D.C. and Arlington County police were only partially so fortunate.
They will not receive the legal protections against protesters' First Amendment claims, Friederich concluded. "The right to be free from government violence for the peaceful exercise of protected speech is so fundamental to our system of ordered liberty that it is 'beyond debate,'" she writes. The order does not provide the plaintiffs with any sort of damages but merely allows them to make their case before a jury.
The saga will not end there. "Unfortunately, one of the many double-standards created by the qualified immunity doctrine is that it gives government officials the ability to appeal non-final rulings like this one, even though ordinary people cannot," says Clark Neily, senior vice president for legal studies at the Cato Institute. "It seems very likely that the DC and Arlington County police defendants will take advantage of that special privilege to appeal the trial court's ruling denying them qualified immunity on the First Amendment claims."

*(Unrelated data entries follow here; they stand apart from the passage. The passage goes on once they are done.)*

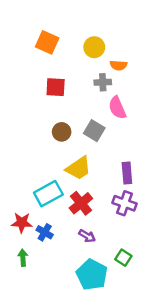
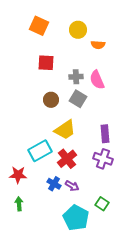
gray cross: (103, 82) -> (76, 77), moved
blue cross: (45, 232) -> (54, 184), moved

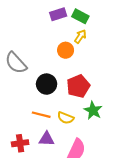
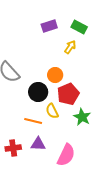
green rectangle: (80, 16) -> (79, 27), moved
orange circle: (66, 50) -> (55, 75), moved
yellow semicircle: (66, 118) -> (52, 111), moved, turned 42

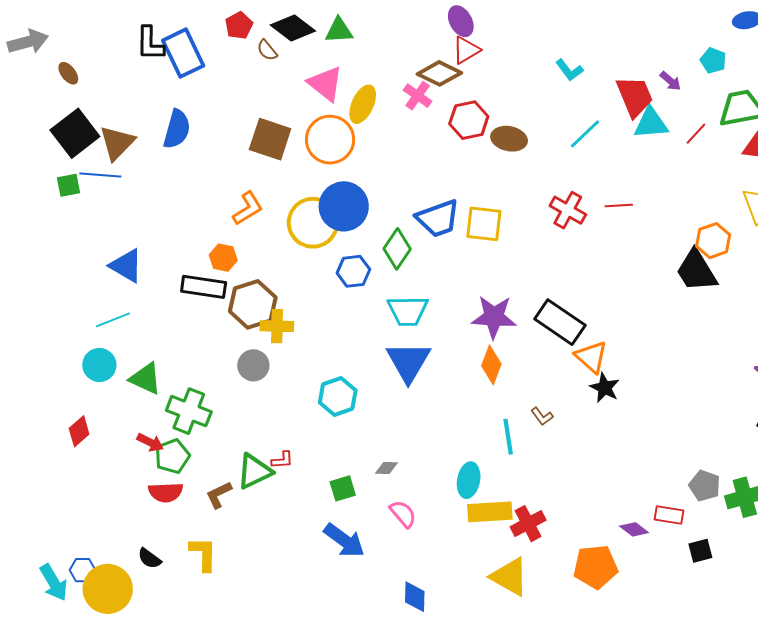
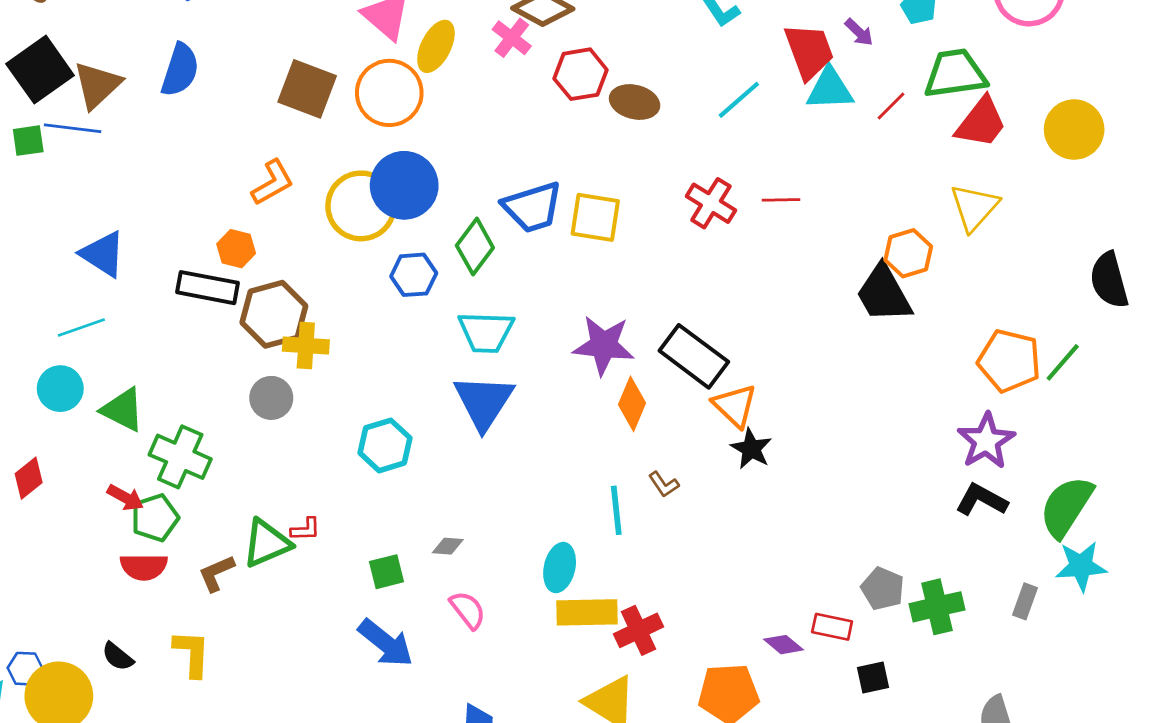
orange diamond: (491, 365) -> (632, 404), moved

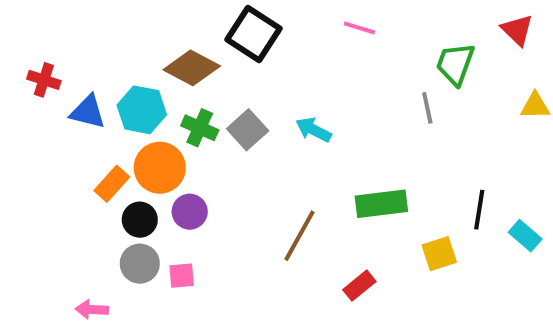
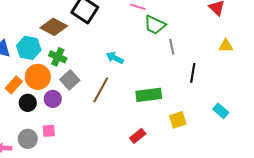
green trapezoid: (455, 64) -> (155, 25), moved, turned -85
gray square: (248, 130) -> (70, 80), moved
black line: (479, 210) -> (193, 73), moved
brown line: (300, 236) -> (101, 90), moved
gray circle: (140, 264) -> (28, 139), moved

The plaintiffs will also not be able to argue before a jury that police violated their Fourth Amendment rights when they used excessive force to remove them from the square. The police received qualified immunity because such force was used to disperse the protesters and not to restrain the protesters. "Even assuming that the plaintiffs were seized by being forced to leave Lafayette Square," Friedrich adds, "the plaintiffs have not pointed to a case clearly establishing that attempting to move members of a crowd (rather than keep them in a location) can constitute a seizure."
It's a fitting reminder of just how myopic a standard qualified immunity can be, put in place by the government to protect the government.